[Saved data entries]
####
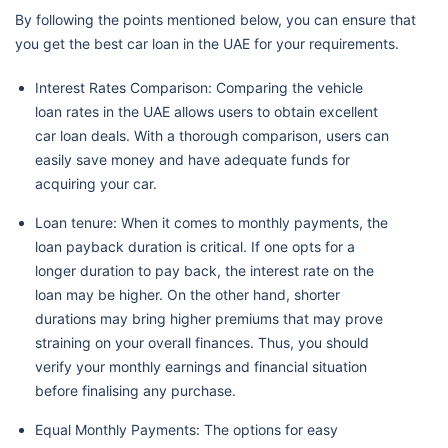
By following the points mentioned below, you can ensure that
you get the best car loan in the UAE for your requirements.
Interest Rates Comparison: Comparing the vehicle
loan rates in the UAE allows users to obtain excellent
car loan deals. With a thorough comparison, users can
easily save money and have adequate funds for
acquiring your car.
Loan tenure: When it comes to monthly payments, the
loan payback duration is critical. If one opts for a
longer duration to pay back, the interest rate on the
loan may be higher. On the other hand, shorter
durations may bring higher premiums that may prove
straining on your overall finances. Thus, you should
verify your monthly earnings and financial situation
before finalising any purchase.
Equal Monthly Payments: The options for easy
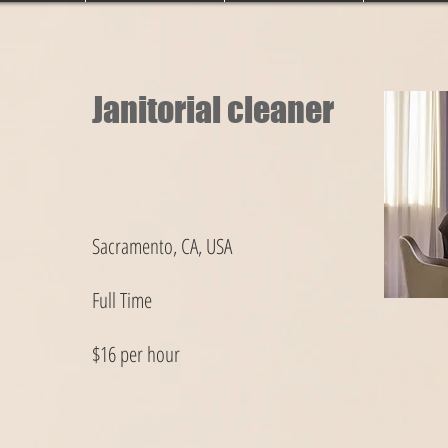
Janitorial cleaner
Sacramento, CA, USA
Full Time
$16 per hour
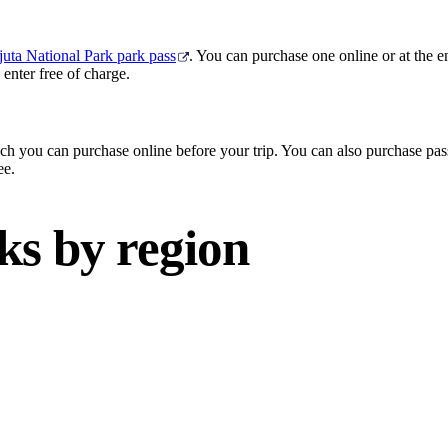
uta National Park park pass
. You can purchase one online or at the e
enter free of charge.
ch you can purchase online before your trip. You can also purchase pass
ee.
ks by region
####
• Try it
All the lines above must be written out exactly, without a single picture.

• Answer to the exercise
By following the points mentioned below, you can ensure that
you get the best car loan in the UAE for your requirements.
Interest Rates Comparison: Comparing the vehicle
loan rates in the UAE allows users to obtain excellent
car loan deals. With a thorough comparison, users can
easily save money and have adequate funds for
acquiring your car.
Loan tenure: When it comes to monthly payments, the
loan payback duration is critical. If one opts for a
longer duration to pay back, the interest rate on the
loan may be higher. On the other hand, shorter
durations may bring higher premiums that may prove
straining on your overall finances. Thus, you should
verify your monthly earnings and financial situation
before finalising any purchase.
Equal Monthly Payments: The options for easy
Janitorial cleaner
Sacramento, CA, USA
Full Time
$16 per hour
uta National Park park pass
. You can purchase one online or at the e
enter free of charge.
ch you can purchase online before your trip. You can also purchase pass
ee.
ks by region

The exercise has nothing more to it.